Filter the data for "IMPLICAÇOES" and copy matching lines.

(Data to process)

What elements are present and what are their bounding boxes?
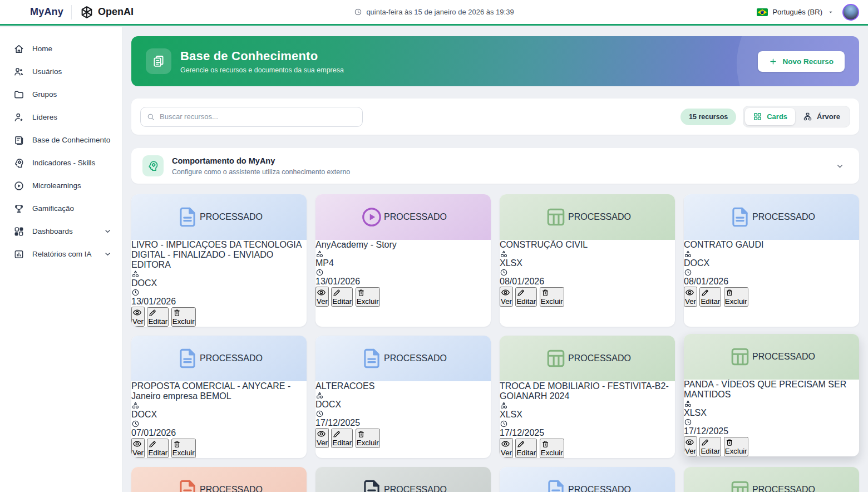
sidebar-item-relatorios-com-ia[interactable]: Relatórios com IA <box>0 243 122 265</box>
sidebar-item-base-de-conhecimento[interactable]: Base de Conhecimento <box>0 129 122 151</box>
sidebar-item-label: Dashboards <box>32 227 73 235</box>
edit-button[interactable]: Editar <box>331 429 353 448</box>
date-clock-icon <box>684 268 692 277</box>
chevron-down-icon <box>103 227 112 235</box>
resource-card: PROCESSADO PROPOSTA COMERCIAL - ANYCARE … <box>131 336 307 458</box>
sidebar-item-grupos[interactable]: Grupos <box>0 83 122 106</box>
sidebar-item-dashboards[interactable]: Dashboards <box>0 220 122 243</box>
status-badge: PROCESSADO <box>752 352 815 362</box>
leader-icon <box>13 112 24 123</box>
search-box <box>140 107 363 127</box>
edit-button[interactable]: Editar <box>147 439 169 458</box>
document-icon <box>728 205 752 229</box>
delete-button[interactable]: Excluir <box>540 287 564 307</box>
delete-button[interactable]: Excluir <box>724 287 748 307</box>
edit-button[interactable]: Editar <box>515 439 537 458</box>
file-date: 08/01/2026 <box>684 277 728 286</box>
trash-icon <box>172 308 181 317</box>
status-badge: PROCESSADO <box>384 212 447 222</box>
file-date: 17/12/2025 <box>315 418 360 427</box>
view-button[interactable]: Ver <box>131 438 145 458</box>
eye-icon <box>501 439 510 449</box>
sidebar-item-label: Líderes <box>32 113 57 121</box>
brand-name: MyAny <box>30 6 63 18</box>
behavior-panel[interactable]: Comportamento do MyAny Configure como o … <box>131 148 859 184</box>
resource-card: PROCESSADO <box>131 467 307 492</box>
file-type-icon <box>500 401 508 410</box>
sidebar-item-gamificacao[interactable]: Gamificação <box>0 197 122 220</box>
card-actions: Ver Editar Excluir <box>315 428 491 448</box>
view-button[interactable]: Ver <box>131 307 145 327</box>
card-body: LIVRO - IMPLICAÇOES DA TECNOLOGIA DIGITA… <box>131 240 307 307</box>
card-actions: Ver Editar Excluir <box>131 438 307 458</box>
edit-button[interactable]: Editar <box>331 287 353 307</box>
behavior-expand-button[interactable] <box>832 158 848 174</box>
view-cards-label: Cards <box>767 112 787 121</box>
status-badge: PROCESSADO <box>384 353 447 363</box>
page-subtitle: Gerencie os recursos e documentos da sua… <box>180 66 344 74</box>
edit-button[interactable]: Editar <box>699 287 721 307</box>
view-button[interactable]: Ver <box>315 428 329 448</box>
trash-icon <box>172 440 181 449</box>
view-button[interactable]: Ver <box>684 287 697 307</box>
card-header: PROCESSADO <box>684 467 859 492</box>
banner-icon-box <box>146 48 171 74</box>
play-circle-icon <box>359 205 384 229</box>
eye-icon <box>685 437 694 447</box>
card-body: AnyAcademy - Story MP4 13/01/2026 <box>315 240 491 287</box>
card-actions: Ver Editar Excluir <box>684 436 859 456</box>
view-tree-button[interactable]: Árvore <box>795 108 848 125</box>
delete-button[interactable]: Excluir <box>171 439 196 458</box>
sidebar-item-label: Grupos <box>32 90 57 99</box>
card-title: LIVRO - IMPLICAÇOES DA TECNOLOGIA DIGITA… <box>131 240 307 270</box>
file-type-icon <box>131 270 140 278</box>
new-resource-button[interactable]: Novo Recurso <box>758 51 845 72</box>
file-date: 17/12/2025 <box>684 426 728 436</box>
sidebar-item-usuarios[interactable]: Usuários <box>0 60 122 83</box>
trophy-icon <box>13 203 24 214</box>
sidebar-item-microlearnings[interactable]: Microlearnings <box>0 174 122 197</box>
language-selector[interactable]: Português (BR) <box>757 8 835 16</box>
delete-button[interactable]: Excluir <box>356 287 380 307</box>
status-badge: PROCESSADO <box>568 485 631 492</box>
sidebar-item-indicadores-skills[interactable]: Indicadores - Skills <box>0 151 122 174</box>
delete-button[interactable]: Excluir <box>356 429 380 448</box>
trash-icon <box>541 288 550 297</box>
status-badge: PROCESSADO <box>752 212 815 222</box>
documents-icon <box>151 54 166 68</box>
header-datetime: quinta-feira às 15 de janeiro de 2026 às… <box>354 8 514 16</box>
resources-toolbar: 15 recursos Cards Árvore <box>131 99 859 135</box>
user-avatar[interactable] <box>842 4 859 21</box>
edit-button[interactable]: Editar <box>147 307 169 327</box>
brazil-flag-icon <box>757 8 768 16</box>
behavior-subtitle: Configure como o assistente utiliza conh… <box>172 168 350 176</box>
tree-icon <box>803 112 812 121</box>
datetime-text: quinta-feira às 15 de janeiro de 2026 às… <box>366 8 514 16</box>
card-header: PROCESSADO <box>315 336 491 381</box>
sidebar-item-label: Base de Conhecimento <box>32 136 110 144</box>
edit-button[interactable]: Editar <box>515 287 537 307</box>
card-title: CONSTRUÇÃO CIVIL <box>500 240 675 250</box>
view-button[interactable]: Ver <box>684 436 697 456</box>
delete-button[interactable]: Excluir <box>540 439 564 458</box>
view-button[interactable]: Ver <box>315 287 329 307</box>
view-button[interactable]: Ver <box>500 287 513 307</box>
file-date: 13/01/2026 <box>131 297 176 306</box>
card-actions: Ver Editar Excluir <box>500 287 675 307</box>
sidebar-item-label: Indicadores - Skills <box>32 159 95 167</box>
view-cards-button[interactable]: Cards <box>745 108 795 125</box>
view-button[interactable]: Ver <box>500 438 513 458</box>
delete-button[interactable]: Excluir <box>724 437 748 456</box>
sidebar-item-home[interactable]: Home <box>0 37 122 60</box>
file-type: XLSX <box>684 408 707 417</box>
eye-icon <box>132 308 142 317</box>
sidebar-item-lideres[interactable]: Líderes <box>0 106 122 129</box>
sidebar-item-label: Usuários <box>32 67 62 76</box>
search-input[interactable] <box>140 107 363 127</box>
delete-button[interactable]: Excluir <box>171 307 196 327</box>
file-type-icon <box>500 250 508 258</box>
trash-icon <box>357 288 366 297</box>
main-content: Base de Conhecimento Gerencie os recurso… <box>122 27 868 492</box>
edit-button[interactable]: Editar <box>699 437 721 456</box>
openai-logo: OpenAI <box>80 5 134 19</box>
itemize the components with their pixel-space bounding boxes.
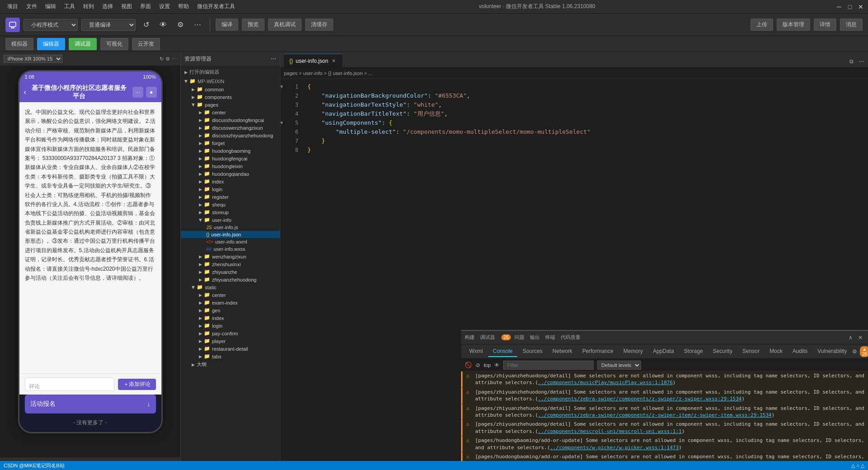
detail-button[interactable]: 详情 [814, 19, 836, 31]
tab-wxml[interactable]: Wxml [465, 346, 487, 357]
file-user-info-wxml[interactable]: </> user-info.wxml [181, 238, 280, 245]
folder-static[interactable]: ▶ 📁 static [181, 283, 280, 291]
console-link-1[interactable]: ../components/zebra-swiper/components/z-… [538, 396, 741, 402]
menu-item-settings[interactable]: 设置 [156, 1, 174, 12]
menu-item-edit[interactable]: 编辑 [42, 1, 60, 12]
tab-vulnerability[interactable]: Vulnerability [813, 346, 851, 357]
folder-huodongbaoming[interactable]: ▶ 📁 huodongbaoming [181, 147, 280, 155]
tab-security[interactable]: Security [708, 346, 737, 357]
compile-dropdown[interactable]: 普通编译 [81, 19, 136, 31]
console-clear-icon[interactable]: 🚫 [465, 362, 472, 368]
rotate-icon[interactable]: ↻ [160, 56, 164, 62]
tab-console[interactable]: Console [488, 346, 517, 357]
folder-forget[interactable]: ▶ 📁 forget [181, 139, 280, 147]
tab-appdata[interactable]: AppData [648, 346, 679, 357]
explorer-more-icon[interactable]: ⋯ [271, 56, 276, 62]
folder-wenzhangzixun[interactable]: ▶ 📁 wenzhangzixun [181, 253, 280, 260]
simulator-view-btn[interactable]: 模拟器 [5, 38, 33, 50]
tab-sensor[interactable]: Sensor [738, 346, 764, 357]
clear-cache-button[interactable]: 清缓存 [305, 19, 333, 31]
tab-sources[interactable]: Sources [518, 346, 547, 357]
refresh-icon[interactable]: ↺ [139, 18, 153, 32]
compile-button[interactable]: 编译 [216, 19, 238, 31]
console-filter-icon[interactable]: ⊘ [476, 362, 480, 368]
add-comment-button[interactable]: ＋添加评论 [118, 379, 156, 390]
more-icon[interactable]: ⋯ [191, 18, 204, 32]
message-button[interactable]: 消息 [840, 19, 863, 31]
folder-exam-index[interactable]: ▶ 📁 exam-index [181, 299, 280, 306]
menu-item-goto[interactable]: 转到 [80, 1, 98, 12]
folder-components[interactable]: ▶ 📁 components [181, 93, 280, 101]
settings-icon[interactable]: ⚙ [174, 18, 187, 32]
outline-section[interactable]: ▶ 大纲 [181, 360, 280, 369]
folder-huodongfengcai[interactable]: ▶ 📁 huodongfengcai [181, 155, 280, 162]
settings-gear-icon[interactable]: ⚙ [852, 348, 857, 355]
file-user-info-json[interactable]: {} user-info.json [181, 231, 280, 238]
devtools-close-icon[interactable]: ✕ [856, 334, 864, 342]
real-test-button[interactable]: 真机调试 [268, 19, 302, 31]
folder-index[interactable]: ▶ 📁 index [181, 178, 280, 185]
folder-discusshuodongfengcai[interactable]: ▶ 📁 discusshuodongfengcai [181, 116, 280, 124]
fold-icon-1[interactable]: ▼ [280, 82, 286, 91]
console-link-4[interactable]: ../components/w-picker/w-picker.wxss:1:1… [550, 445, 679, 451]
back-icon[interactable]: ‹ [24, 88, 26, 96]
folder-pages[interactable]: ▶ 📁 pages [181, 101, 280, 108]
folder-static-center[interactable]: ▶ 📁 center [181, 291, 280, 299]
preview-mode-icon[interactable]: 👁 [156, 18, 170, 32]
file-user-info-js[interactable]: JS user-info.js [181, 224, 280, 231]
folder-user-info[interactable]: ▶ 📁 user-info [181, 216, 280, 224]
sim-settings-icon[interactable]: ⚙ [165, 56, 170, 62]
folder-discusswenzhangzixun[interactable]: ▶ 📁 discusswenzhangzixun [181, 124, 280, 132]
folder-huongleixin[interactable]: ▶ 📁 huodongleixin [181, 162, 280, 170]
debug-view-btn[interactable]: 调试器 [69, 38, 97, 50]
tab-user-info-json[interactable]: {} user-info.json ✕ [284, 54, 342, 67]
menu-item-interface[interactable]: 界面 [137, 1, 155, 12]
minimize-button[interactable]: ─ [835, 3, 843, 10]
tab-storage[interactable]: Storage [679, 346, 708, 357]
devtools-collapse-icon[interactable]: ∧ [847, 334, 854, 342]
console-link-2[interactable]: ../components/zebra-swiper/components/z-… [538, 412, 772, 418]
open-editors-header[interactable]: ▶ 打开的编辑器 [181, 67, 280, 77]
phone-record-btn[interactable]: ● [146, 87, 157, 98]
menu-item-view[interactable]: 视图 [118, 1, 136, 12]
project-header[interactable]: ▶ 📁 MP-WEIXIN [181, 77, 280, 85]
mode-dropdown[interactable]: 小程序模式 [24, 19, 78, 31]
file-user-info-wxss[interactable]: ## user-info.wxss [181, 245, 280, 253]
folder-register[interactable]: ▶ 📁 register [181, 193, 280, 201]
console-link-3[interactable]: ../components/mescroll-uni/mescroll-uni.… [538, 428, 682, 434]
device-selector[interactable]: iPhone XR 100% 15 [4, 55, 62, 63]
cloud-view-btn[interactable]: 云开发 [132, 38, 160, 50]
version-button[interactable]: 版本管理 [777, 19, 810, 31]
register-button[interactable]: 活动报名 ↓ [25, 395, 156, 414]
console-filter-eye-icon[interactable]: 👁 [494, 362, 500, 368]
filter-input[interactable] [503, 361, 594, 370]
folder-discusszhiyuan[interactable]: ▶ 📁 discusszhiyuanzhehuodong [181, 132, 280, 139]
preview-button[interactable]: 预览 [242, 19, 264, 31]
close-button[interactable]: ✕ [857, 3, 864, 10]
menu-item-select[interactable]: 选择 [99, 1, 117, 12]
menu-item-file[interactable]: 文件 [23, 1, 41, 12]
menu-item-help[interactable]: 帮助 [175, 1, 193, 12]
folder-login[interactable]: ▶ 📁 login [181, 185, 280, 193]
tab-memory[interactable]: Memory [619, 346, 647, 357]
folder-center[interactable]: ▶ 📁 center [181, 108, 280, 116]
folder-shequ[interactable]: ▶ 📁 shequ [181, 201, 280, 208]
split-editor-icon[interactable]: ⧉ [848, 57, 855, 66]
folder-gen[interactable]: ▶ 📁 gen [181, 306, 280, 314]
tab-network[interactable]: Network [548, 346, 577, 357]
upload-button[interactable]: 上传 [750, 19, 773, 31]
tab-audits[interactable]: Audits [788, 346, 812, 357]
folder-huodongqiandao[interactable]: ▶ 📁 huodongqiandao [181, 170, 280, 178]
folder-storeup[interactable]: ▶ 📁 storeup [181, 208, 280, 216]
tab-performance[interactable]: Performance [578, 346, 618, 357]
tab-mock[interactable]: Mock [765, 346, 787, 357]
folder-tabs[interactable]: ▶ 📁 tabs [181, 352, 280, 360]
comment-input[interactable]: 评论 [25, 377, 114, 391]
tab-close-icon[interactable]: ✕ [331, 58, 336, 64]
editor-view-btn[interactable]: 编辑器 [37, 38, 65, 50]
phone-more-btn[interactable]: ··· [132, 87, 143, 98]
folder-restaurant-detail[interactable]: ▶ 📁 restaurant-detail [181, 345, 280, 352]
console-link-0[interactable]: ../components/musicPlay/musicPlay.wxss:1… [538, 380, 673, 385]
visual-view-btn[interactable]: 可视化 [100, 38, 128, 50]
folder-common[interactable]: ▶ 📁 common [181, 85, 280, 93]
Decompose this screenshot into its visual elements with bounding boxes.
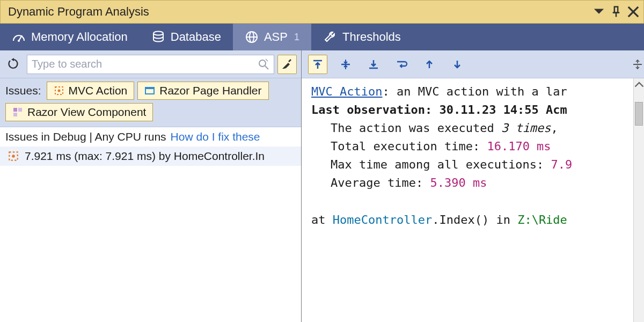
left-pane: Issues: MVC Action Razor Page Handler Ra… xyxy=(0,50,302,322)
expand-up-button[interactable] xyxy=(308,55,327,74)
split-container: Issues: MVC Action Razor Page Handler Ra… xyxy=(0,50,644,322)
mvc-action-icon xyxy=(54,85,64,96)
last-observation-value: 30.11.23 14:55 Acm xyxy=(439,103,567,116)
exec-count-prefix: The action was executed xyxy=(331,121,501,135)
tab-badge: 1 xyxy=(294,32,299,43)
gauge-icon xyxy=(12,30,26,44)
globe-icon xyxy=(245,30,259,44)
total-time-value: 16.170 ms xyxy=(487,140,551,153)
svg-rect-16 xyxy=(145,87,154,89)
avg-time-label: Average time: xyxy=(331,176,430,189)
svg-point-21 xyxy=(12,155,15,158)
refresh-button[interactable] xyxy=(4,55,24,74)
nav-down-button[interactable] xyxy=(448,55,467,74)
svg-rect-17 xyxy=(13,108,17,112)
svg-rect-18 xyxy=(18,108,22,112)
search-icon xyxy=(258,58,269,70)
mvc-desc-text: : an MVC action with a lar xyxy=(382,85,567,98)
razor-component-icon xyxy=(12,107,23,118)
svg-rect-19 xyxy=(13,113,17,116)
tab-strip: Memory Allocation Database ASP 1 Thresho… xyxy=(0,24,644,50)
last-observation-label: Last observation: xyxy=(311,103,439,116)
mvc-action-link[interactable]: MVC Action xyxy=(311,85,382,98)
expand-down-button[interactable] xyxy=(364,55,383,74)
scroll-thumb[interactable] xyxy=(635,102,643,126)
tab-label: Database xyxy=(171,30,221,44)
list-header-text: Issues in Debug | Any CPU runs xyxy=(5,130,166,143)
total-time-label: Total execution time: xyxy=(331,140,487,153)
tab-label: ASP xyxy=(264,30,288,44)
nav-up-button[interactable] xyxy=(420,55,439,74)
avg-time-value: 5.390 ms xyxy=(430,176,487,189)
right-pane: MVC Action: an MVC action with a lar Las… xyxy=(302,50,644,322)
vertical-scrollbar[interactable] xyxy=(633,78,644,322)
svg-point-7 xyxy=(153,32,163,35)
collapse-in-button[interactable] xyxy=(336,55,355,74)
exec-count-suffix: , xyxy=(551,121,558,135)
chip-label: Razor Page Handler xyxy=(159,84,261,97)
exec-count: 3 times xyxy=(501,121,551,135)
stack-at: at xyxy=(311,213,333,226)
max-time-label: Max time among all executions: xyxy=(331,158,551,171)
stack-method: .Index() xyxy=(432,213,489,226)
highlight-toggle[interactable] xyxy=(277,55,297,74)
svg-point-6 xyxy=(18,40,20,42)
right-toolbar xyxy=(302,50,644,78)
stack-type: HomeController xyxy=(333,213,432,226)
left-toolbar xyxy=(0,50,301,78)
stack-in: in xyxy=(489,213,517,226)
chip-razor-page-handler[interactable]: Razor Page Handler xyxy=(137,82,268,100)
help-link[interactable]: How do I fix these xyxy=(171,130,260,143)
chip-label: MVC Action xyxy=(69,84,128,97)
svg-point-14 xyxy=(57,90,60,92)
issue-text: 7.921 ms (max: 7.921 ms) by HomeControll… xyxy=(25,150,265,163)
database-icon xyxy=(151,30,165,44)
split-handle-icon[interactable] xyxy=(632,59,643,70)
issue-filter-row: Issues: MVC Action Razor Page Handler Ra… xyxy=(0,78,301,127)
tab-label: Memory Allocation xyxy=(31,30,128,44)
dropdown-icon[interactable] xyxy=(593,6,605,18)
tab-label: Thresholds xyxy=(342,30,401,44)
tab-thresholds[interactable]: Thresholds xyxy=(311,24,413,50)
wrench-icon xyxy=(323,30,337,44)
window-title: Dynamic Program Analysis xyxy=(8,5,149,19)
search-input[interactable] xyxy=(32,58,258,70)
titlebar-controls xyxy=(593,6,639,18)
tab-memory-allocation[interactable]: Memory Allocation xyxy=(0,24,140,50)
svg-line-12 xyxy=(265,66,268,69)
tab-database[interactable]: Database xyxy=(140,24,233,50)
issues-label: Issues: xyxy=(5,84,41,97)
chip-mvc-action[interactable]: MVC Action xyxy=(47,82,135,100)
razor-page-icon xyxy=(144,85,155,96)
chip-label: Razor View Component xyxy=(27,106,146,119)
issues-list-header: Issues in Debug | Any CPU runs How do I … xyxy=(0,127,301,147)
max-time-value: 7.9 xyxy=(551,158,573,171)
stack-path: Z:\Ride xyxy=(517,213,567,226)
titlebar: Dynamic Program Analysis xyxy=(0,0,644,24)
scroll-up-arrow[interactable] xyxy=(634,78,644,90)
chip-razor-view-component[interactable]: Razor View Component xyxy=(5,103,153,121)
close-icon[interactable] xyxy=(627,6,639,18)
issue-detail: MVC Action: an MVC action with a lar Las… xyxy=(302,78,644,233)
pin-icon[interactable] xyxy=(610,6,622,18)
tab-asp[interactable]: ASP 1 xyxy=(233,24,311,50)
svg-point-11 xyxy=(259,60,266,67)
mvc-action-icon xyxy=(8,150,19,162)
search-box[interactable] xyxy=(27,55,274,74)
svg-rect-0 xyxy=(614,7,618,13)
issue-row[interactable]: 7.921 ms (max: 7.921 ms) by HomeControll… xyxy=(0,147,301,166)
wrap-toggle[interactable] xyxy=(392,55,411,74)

(End Data to process)

* _Response to this task_:
card-body: LIVRO - IMPLICAÇOES DA TECNOLOGIA DIGITA… <box>131 240 307 307</box>
card-title: LIVRO - IMPLICAÇOES DA TECNOLOGIA DIGITA… <box>131 240 307 270</box>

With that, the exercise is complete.